User Experience Design

Fabio Brito,

Endlich an den Nutzer denken

Im B2C längst Usus, im B2B meist vernachlässigt: die Nutzererfahrung oder User Experience. Dabei sollte Usability als Wettbewerbsvorteil gesehen werden. Ein Appell von Fabio Brito.

Ein Appell für mehr UX-Design in der Industrie. © Pixabay / CC0

Dieser Text ist ein Appell. Der Appell lautet: Lasst uns nicht den Fehler machen, den B2B-Unternehmen ‚traditionell‘ gerne machen. Ich rede davon, die Nutzer- bzw. Kundenperspektive zu vernachlässigen! Das können wir uns definitiv nicht mehr leisten. Der Grund dafür ist einfach, aber wir sollten ihn uns immer wieder vor Augen führen: Der durchschnittliche B2B-Kunde existiert nicht einfach im luftleeren Raum, sondern ist auch gleichzeitig privater Konsument. Heute heißt das, dass er bestimmte Nutzererfahrungen und Ansprüche mitbringt, die er bei Diensten und Marken wie Netflix, Amazon, Apple und Co. entwickelt hat.

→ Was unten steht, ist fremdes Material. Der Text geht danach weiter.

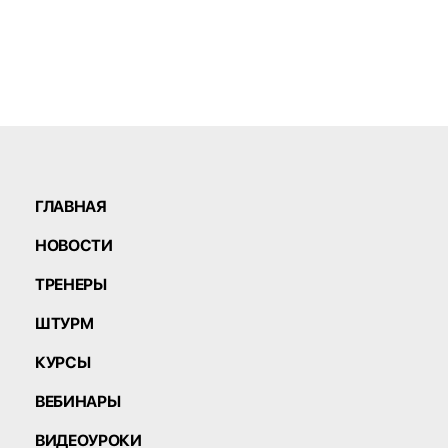
ГЛАВНАЯ
НОВОСТИ
ТРЕНЕРЫ
ШТУРМ
КУРСЫ
ВЕБИНАРЫ
ВИДЕОУРОКИ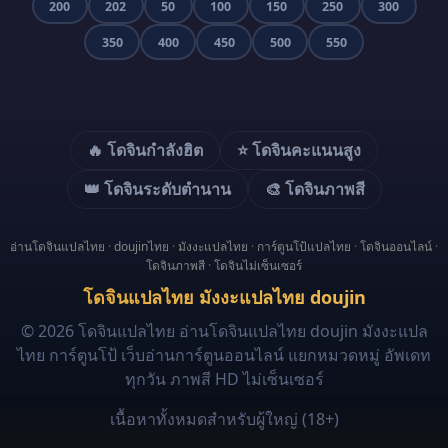
200
202
50
100
150
250
300
350
400
450
500
550
🔥 โดจินกำลังฮิต
⭐ โดจินคะแนนสูง
👑 โดจินระดับตำนาน
🎨 โดจินภาพสี
อ่านโดจินแปลไทย
·
doujinไทย
·
มังงะแปลไทย
·
การ์ตูนโป้แปลไทย
·
โดจินออนไลน์
·
โดจินภาพสี
·
โดจินไม่เซ็นเซอร์
โดจินแปลไทย มังงะแปลไทย doujin
© 2026 โดจินแปลไทย อ่านโดจินแปลไทย doujin มังงะแปล
ไทย การ์ตูนโป้ เว็บอ่านการ์ตูนออนไลน์ แยกหมวดหมู่ อัพเดท
ทุกวัน ภาพสี HD ไม่เซ็นเซอร์
เนื้อหาทั้งหมดสำหรับผู้ใหญ่ (18+)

Die Konsequenz muss lauten: Wer seine B2B-Kunden glücklich machen möchte, sollte dringend der Optimierung seiner UX (User Experience) einen größtmöglichen Stellenwert einräumen. Wie kommen wir zu diesem Schluss? Auf unserer Plattform bringen wir Anbieter und Abnehmer von Metallteilen zusammen. Wir wissen, dass wir den Abnehmern einen perfekten Bestellprozess bieten müssen und auch für die Anbieter muss die Nutzung unserer Plattform leicht und zeitsparend von der Hand gehen. Zusammengefasst heißt das: Wir brauchen ein modernes UX-Design. Im Folgenden möchte ich Ihnen vier Gründe nennen, warum das so ist und warum diese auf sehr viele Unternehmen in der industriellen Produktion übertragbar sind.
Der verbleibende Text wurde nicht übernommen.